After thoroughly stuffing our eyeballs with glass art at the Imagine Museum (click for post), we enjoyed a delicious hot lunch at a Venezuelan cafe before attempting to find parking for our second attraction, the Dali Museum. It turns out the course of this weekend's Formula 1 grand prix runs right by the museum, whose parking garage is being used to house all the trailers, so we wandered around 1st Avenue South before encountering 2nd Avenue North East and the free parking. The website I found via the museum's Facebook promised a "Dali Trolley," but we had to settle for a shuttle bus.
The museum itself began as the personal collection of Reynolds and Eleanor Morse, who developed a friendly patronage with Salvador (1904-1989) and Gala Dali (1894-1982). After 40 years of private enjoyment, the Morses donated it to St. Petersburg, which wanted to host a new museum. The first building opened in 1982. The new building--with an undulating geodesic glass and steel dome protruding through 18-inch-thick hurricane-proof concrete walls--opened in 2011. At its heart is a spirally concrete staircase that captures the mathematical, natural, and whimsical characteristics of so much of Dali's art.
Our first task was to secure "golden tickets" to the Dreams of Dali virtual reality exhibit by staking out the booth on the 3rd floor. The museum has taken Dali's Archaeological Reminiscence of Millet’s “Angelus” and made a 3-minute audiovisual experience. You put on glasses and headphones and explore the painting, which includes "Easter eggs" from his other works, while a soundtrack plays. It was pretty neat. What you see is projected on a large flat screen tv for the people waiting in line to enjoy. We snapped pics of each other (below). Afterward, we found the original painting in the gallery, and I was somewhat surprised to discover that its mood is possibly more hopeful. I guess because it's a "dreamscape" the video is cast in dark, noir-ish tones, but the central hue of the painting is orangish, although of dusk or dawn it's hard to say.

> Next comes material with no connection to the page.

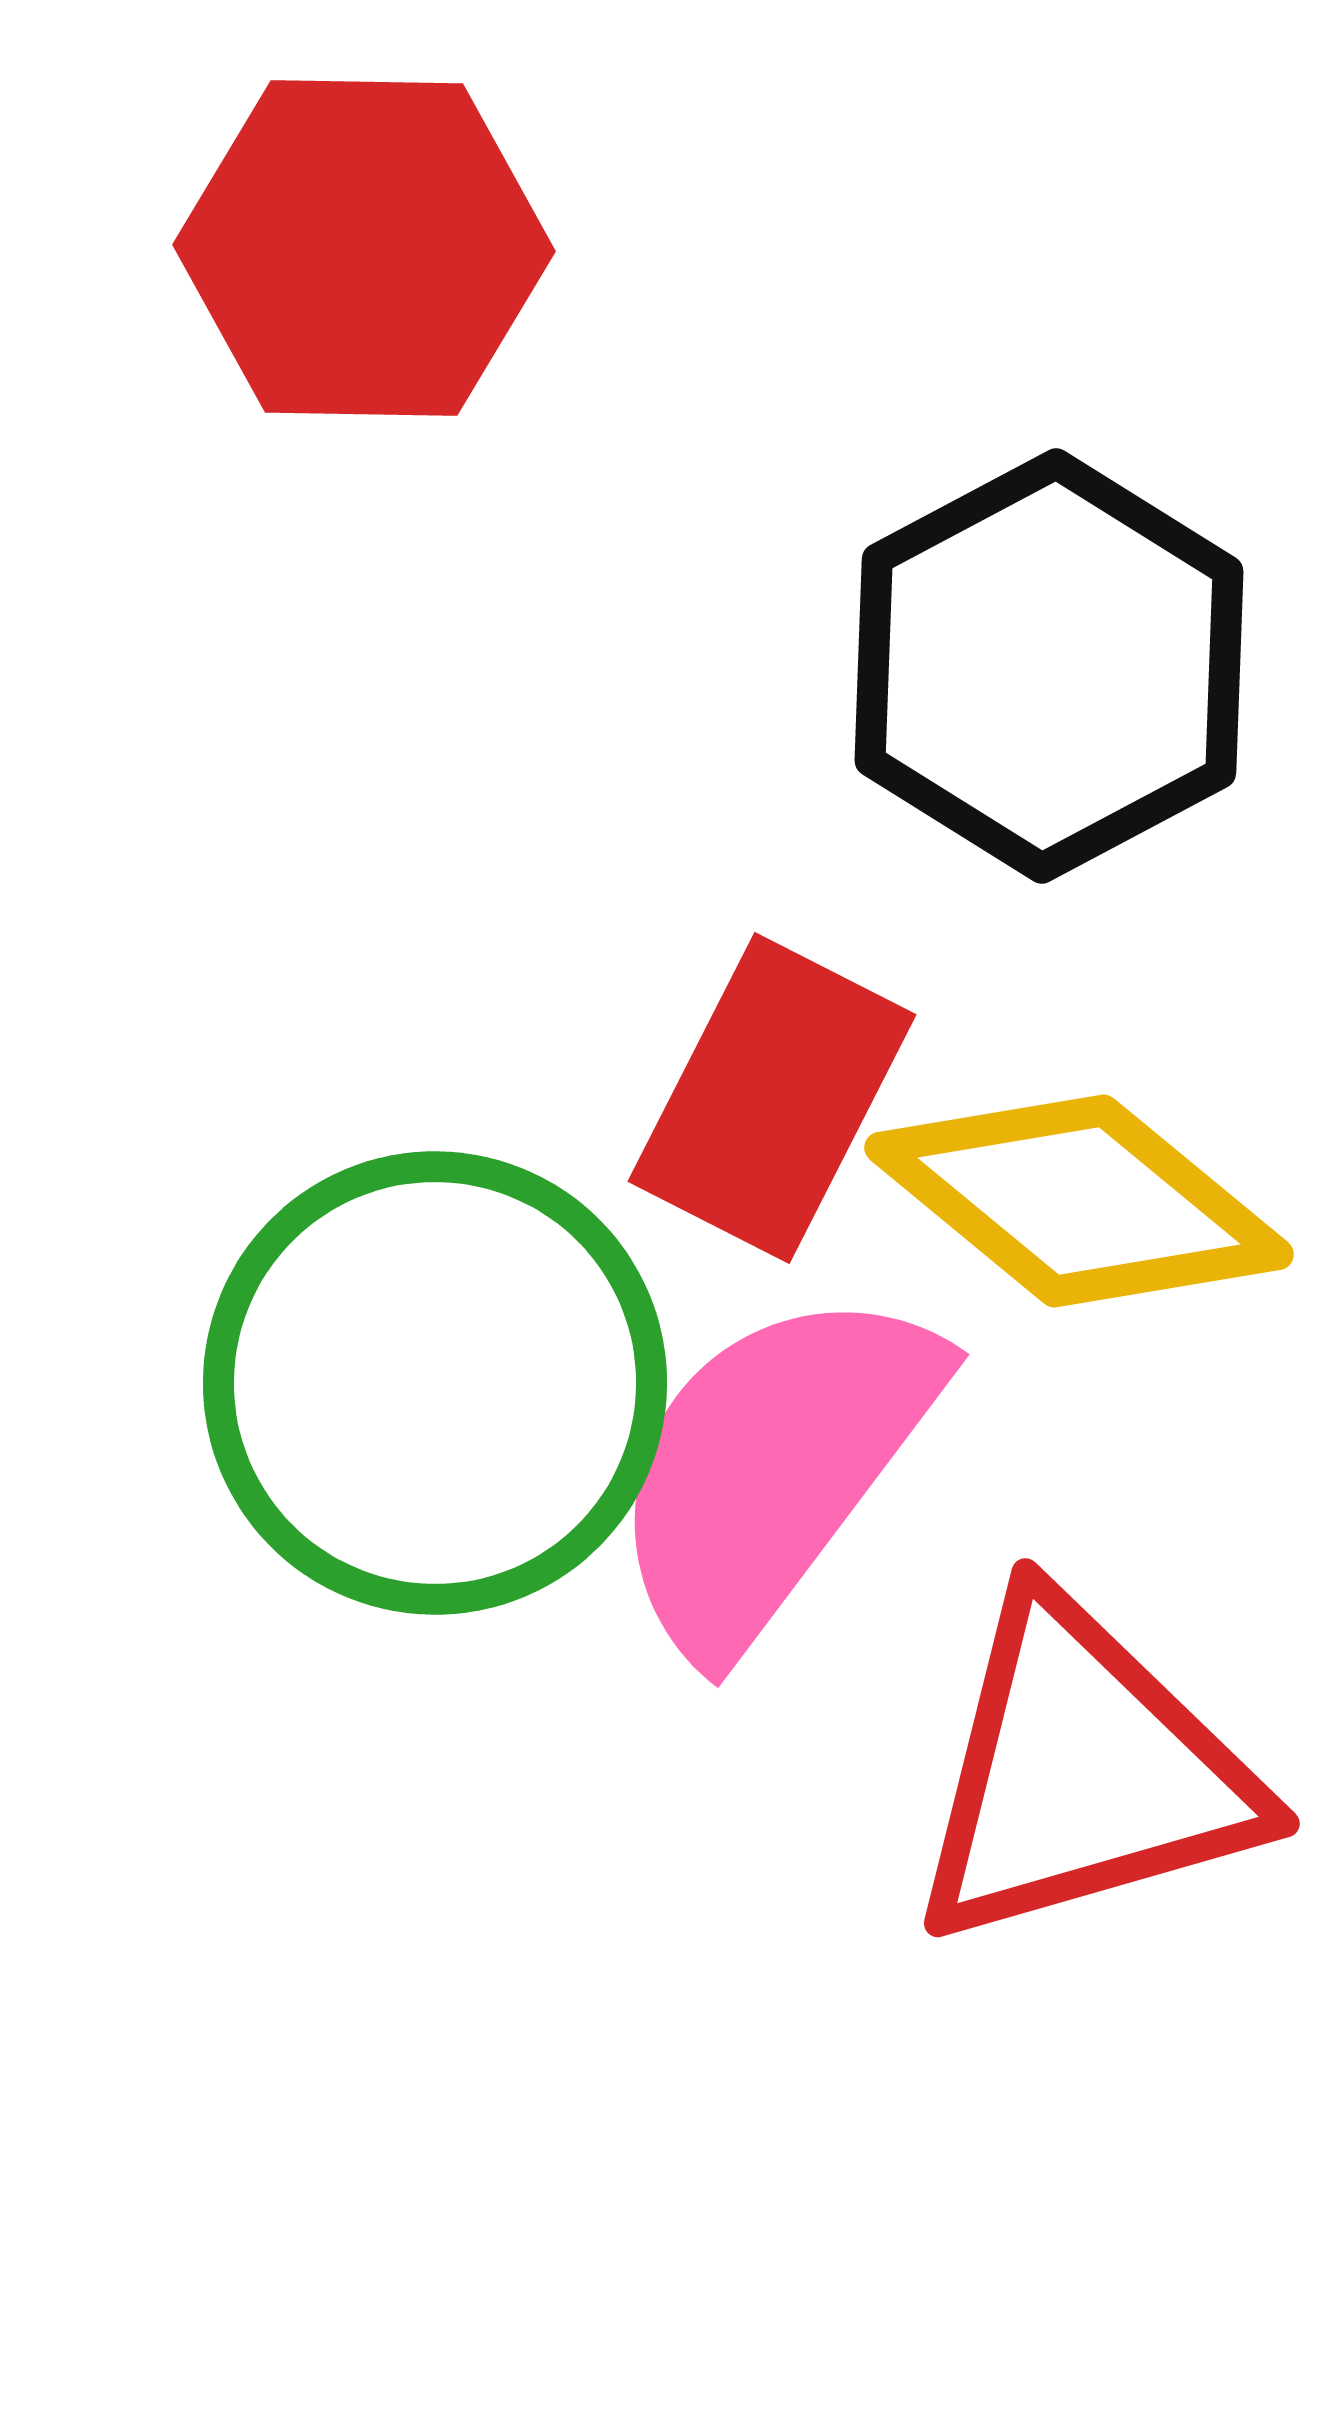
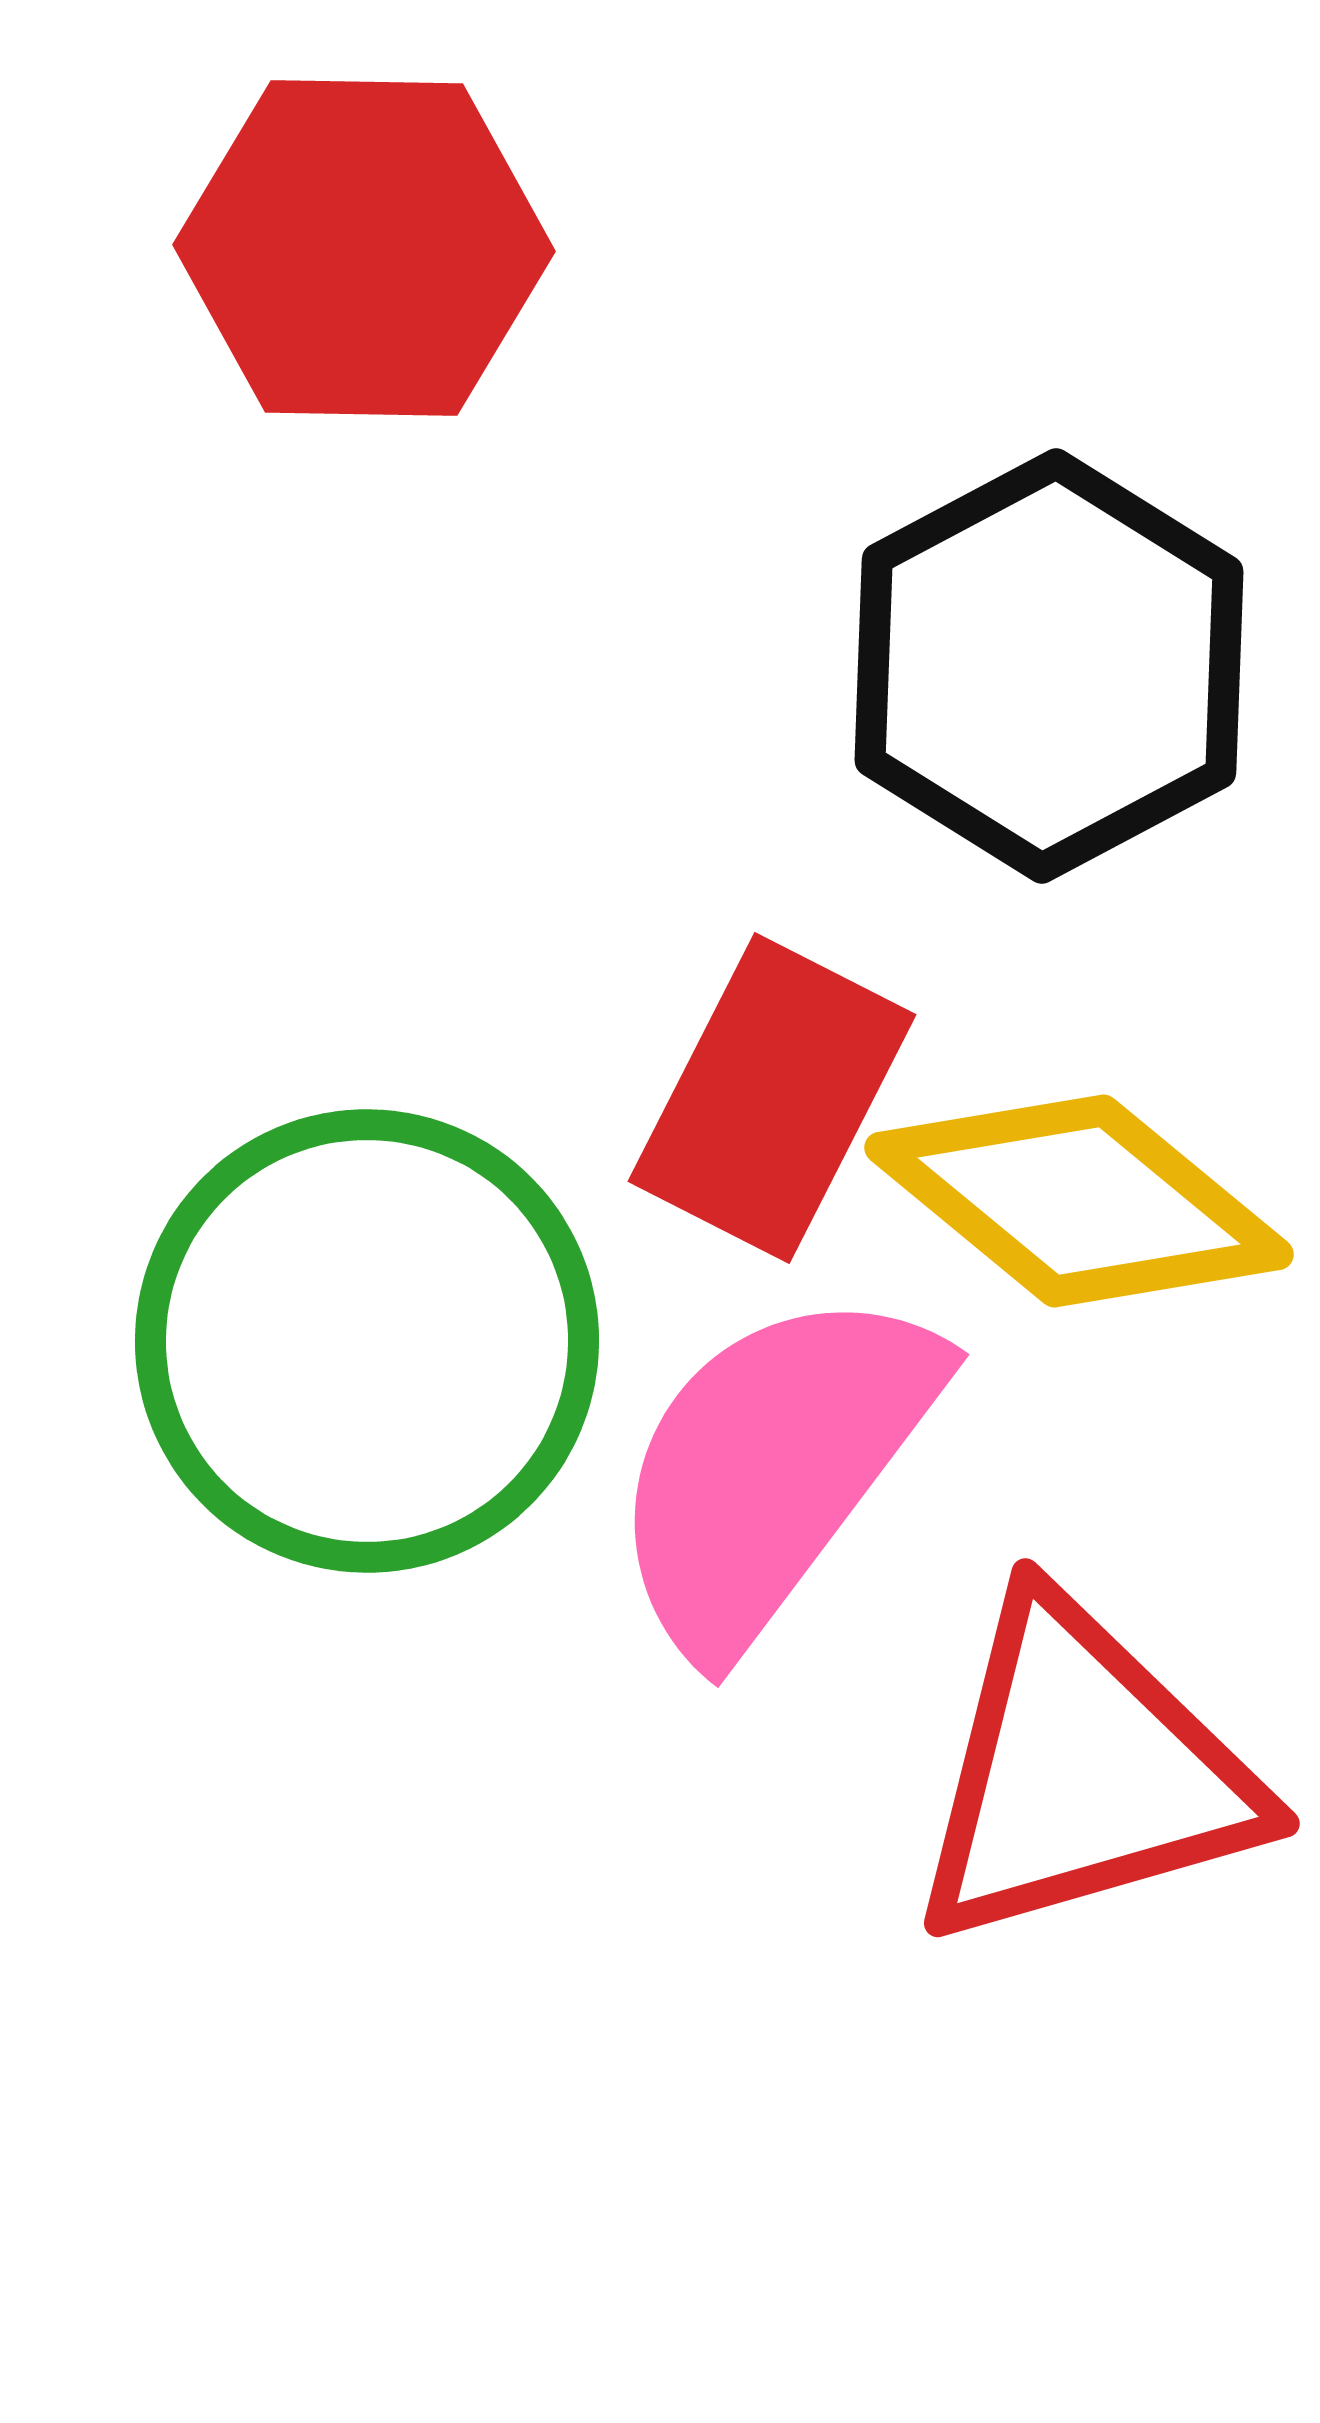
green circle: moved 68 px left, 42 px up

I got a free audio guide to listen to clips about the architecture. We walked the labyrinth in the Avant-garden (ha!) outside. We followed a docent around the special exhibit on Marcel Duchamp and Dali and were surprised to learn that Duchamp's famous urinal was "created" in 1917. By the time we found The Disintegration of the Persistence of Memory--Dali's famous "melty clocks" painting--we were tired of walking and more than happy to get back to the shuttle stop and our rental car. Unenthused about a 1.5-hour commute through rushhour traffic home (twice what our morning trip had taken), we stopped for ice cream at a mom-and-pop stand before driving the last 45 minutes.